X-linked myotubular myopathy is a rare genetic disease that affects 1 child per 50,000. It is a neuromuscular disease that only affects males and manifests itself from birth. The newborn is weak and struggles to breathe. In some cases, there are even prenatal symptoms, such as the almost absence of fetal movements.

After an initial clinical observation, the child's chest radiograph is taken. This reveals the thinning of the ribs. Other indications are the excessive body length, the skull too large, the paralysis of the muscles of the eyeballs. Some patients experience vascular lesions at the level of the liver and a thickening of the pyloric channel, but only in those who live longer.
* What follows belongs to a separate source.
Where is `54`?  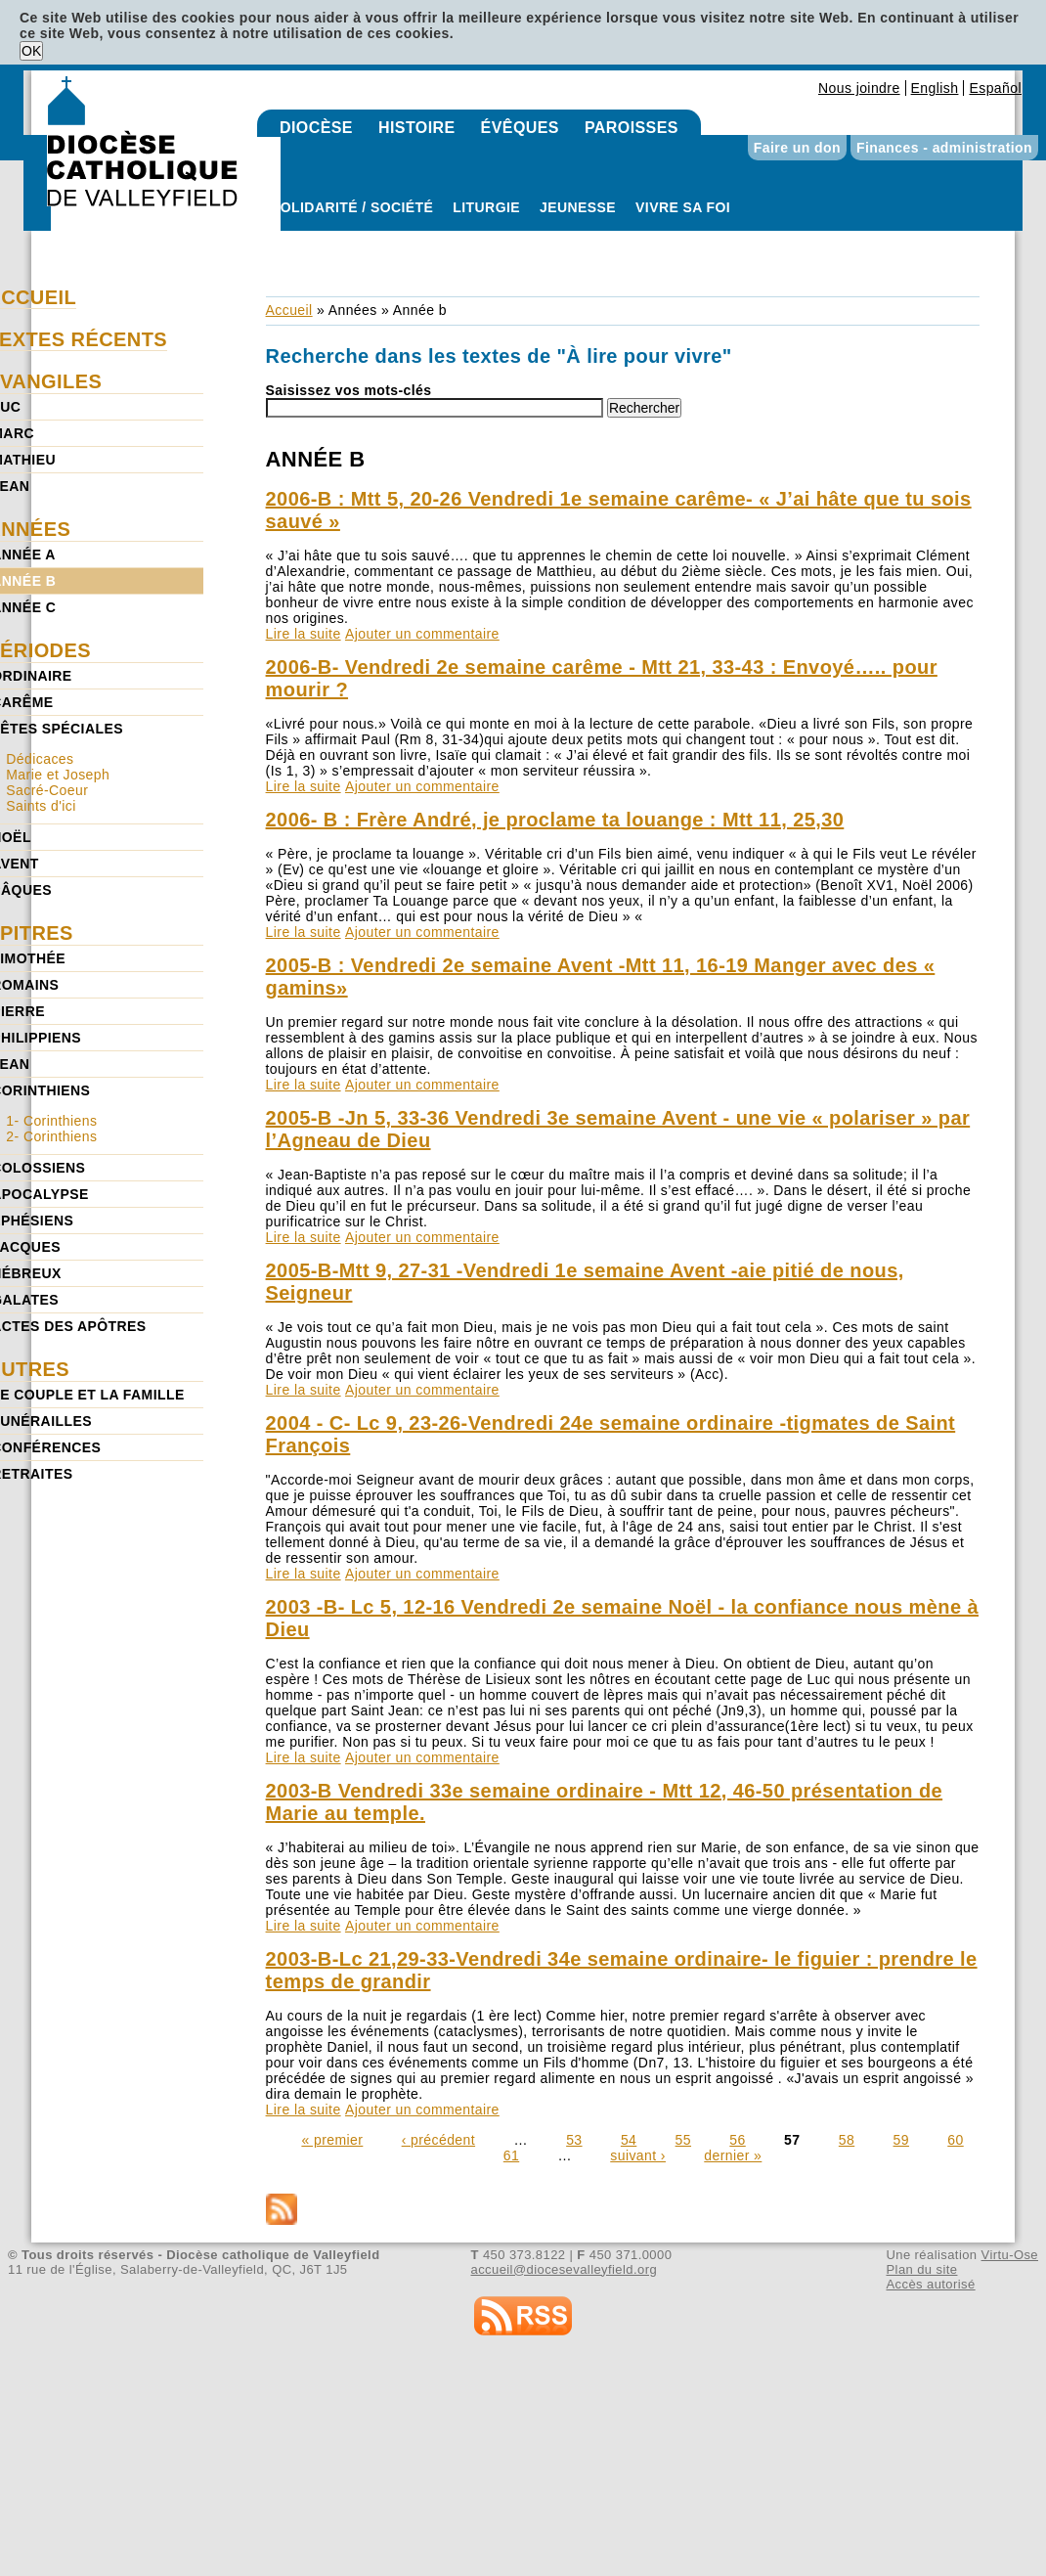 54 is located at coordinates (628, 2140).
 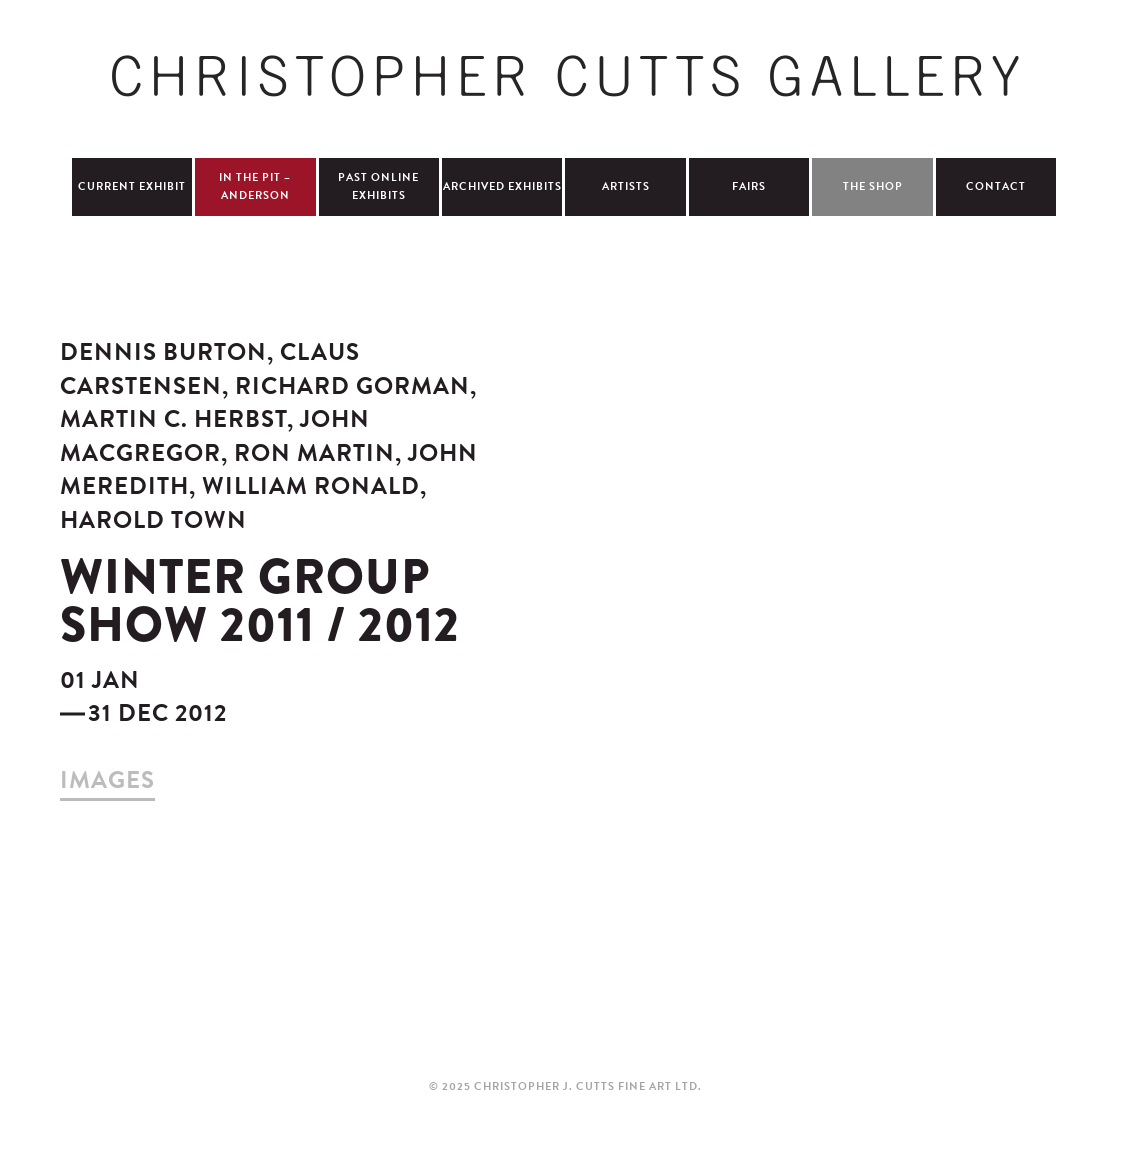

Most of the healthy women carriers are asymptomatic, except for some small clues. Healthy carriers tend to be weak and may experience urinary incontinence. This is due to a smooth muscle involvement.

Myotubular myopathy is caused by mutations in the myotubularin gene. Diagnosis is based on clinical analyzes, muscle biopsies and genetic tests. If there are cases among the known relatives, the doctors recommend genetic counseling to the whole family.

Unfortunately, to date there is no decisive cure or effective treatment. Doctors attempt a multidisciplinary approach, at least to stem the symptoms of the disease. Even in this way, the course proves to be fatal in the first months of life. However, it happens that some subjects manage to reach adolescence, thanks to medical interventions and ventilation.